_Exercise details_
All of the entries below should be copied exactly as they appear.

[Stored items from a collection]
"""
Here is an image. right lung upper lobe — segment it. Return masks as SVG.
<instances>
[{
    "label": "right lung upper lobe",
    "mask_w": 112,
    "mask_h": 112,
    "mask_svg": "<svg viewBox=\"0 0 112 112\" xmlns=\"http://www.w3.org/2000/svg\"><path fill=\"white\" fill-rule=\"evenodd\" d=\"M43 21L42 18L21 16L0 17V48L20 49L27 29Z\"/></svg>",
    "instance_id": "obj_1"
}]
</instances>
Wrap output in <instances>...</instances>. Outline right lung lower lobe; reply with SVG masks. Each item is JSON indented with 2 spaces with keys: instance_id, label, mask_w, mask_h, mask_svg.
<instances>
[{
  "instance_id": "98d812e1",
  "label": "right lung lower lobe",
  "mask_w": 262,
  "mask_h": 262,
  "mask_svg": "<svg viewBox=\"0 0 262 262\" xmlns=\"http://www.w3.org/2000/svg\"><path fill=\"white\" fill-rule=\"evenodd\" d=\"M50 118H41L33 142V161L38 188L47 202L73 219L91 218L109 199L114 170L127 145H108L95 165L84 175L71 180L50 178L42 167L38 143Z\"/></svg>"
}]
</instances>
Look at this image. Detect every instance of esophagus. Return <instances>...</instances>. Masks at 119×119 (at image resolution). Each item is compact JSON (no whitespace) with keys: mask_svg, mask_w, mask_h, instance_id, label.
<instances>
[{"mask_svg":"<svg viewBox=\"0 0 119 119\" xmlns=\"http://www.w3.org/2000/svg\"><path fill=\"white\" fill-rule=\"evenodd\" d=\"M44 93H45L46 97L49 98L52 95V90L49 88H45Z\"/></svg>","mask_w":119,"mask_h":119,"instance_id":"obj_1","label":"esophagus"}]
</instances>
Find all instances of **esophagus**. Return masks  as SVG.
"""
_Output_
Here is an image. right lung upper lobe — segment it. Return masks as SVG.
<instances>
[{
    "label": "right lung upper lobe",
    "mask_w": 112,
    "mask_h": 112,
    "mask_svg": "<svg viewBox=\"0 0 112 112\" xmlns=\"http://www.w3.org/2000/svg\"><path fill=\"white\" fill-rule=\"evenodd\" d=\"M43 21L42 18L21 16L0 17V48L20 49L27 29Z\"/></svg>",
    "instance_id": "obj_1"
}]
</instances>
Wrap output in <instances>...</instances>. Outline right lung lower lobe; reply with SVG masks. Each item is JSON indented with 2 spaces with keys: instance_id, label, mask_w, mask_h, mask_svg.
<instances>
[{
  "instance_id": "98d812e1",
  "label": "right lung lower lobe",
  "mask_w": 262,
  "mask_h": 262,
  "mask_svg": "<svg viewBox=\"0 0 262 262\" xmlns=\"http://www.w3.org/2000/svg\"><path fill=\"white\" fill-rule=\"evenodd\" d=\"M50 118H41L33 142V161L38 188L47 202L73 219L91 218L109 199L114 170L127 145H108L95 165L84 175L71 180L50 178L42 167L38 143Z\"/></svg>"
}]
</instances>
Look at this image. Detect every instance of esophagus. Return <instances>...</instances>. Masks at 119×119 (at image resolution). Each item is compact JSON (no whitespace) with keys: mask_svg, mask_w, mask_h, instance_id, label.
<instances>
[{"mask_svg":"<svg viewBox=\"0 0 119 119\" xmlns=\"http://www.w3.org/2000/svg\"><path fill=\"white\" fill-rule=\"evenodd\" d=\"M44 93H45L46 97L49 98L52 95V90L49 88H45Z\"/></svg>","mask_w":119,"mask_h":119,"instance_id":"obj_1","label":"esophagus"}]
</instances>
Find all instances of **esophagus**. Return masks  as SVG.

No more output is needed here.